Companies should brace themselves for audit scrutiny around goodwill impairment charges as some experts predict the numbers are sure to rise over the course of 2016.
Calcbench, with their research tool powered by XBRL-gathered financial statement data, says goodwill impairments of $250 million each quarter are trending upward. Yahoo’s massive $4.46 billion impairment charge with a net loss of $4.44 billion in its 2015 year-end report led Calcbench to wonder if other similarly huge impairments might be in the offing.
The firm’s research identified a number of other companies posting quarterly goodwill impairments in the range of $250 million for five consecutive quarters, with 32 such companies identified in the third quarter of 2015. “The total number of impairments at greater than $250 million is trending up, from the mid-teens last year to more than 30 in the last quarter,” says Calcbench co-founder Pranav Ghai. “How many will there be in the fourth quarter? We believe it will be more than 15 for sure.”

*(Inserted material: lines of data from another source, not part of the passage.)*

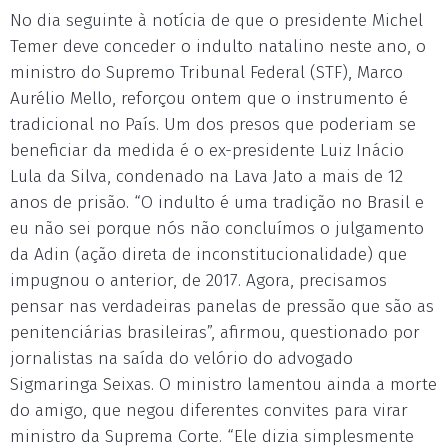
No dia seguinte à notícia de que o presidente Michel
Temer deve conceder o indulto natalino neste ano, o
ministro do Supremo Tribunal Federal (STF), Marco
Aurélio Mello, reforçou ontem que o instrumento é
tradicional no País. Um dos presos que poderiam se
beneficiar da medida é o ex-presidente Luiz Inácio
Lula da Silva, condenado na Lava Jato a mais de 12
anos de prisão. “O indulto é uma tradição no Brasil e
eu não sei porque nós não concluímos o julgamento
da Adin (ação direta de inconstitucionalidade) que
impugnou o anterior, de 2017. Agora, precisamos
pensar nas verdadeiras panelas de pressão que são as
penitenciárias brasileiras”, afirmou, questionado por
jornalistas na saída do velório do advogado
Sigmaringa Seixas. O ministro lamentou ainda a morte
do amigo, que negou diferentes convites para virar
ministro da Suprema Corte. “Ele dizia simplesmente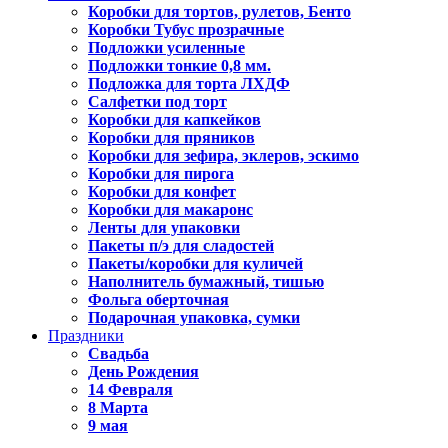
Коробки для тортов, рулетов, Бенто
Коробки Тубус прозрачные
Подложки усиленные
Подложки тонкие 0,8 мм.
Подложка для торта ЛХДФ
Салфетки под торт
Коробки для капкейков
Коробки для пряников
Коробки для зефира, эклеров, эскимо
Коробки для пирога
Коробки для конфет
Коробки для макаронс
Ленты для упаковки
Пакеты п/э для сладостей
Пакеты/коробки для куличей
Наполнитель бумажный, тишью
Фольга оберточная
Подарочная упаковка, сумки
Праздники
Свадьба
День Рождения
14 Февраля
8 Марта
9 мая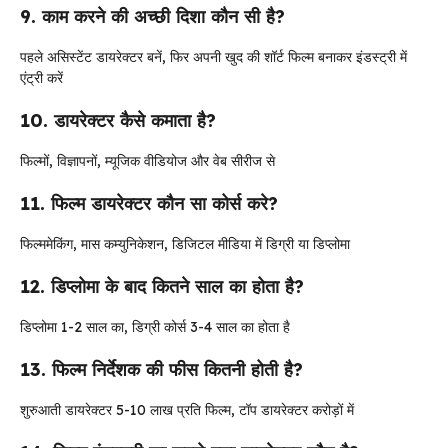
9. काम करने की अच्छी दिशा कौन सी है?
पहले असिस्टेंट डायरेक्टर बनें, फिर अपनी खुद की शॉर्ट फिल्म बनाकर इंडस्ट्री में
एंट्री करें
10. डायरेक्टर कैसे कमाता है?
फिल्मों, विज्ञापनों, म्यूजिक वीडियोज और वेब सीरीज से
11. फिल्म डायरेक्टर कौन सा कोर्स करे?
फिल्ममेकिंग, मास कम्युनिकेशन, डिजिटल मीडिया में डिग्री या डिप्लोमा
12. डिप्लोमा के बाद कितने साल का होता है?
डिप्लोमा 1-2 साल का, डिग्री कोर्स 3-4 साल का होता है
13. फिल्म निर्देशक की फीस कितनी होती है?
शुरुआती डायरेक्टर ₹5-10 लाख प्रति फिल्म, टॉप डायरेक्टर करोड़ों में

Goodwill is a number that arises on corporate balance sheets as a result of acquisitions, representing the value in an acquisition that exceeds the fair value of its individual assets and liabilities. Investors and analysts scrutinize goodwill impairments as an indicator of whether the price paid for a particular acquisition holds up over time in the marketplace.
PwC is advising companies to look hard at goodwill impairments, as well as possible impairments among operating assets, as oil and gas prices persist in trending downward. “As a result of the stock market decline in the first quarter of 2016, companies may need to assess whether the decrease in their fair value represents a triggering event for assessing goodwill for impairment,” PwC wrote recently in an alert to clients.
Merger and acquisition activity spiked in 2015, says Greg Franceschi, managing director at valuation and advisory firm Duff & Phelps, which produces a study of goodwill impairments annually. “As a result of record M&A levels, there’s been very significant amounts of goodwill added to company balance sheets,” he says.
While some may be advising companies to prepare for goodwill impairments in 2016, Franceschi believes it might be a bit early for such predictions. “A lot of acquisitions were fairly recent in 2015, so it may be a little early in 2016 to start to see any impact if those acquisitions were overpayments or are starting to not meet expectations put forth in the deal models,” he says.
Volatility in the early part of 2016 is another consideration, Franceschi says. “Some days can swing rather dramatically,” he says. “Impairments are supposed to be a permanent impairment, suggesting that the value is not recoverable. With the volatility, it’s still early. It’s not a foregone conclusion at this point that we will start to see impairments.”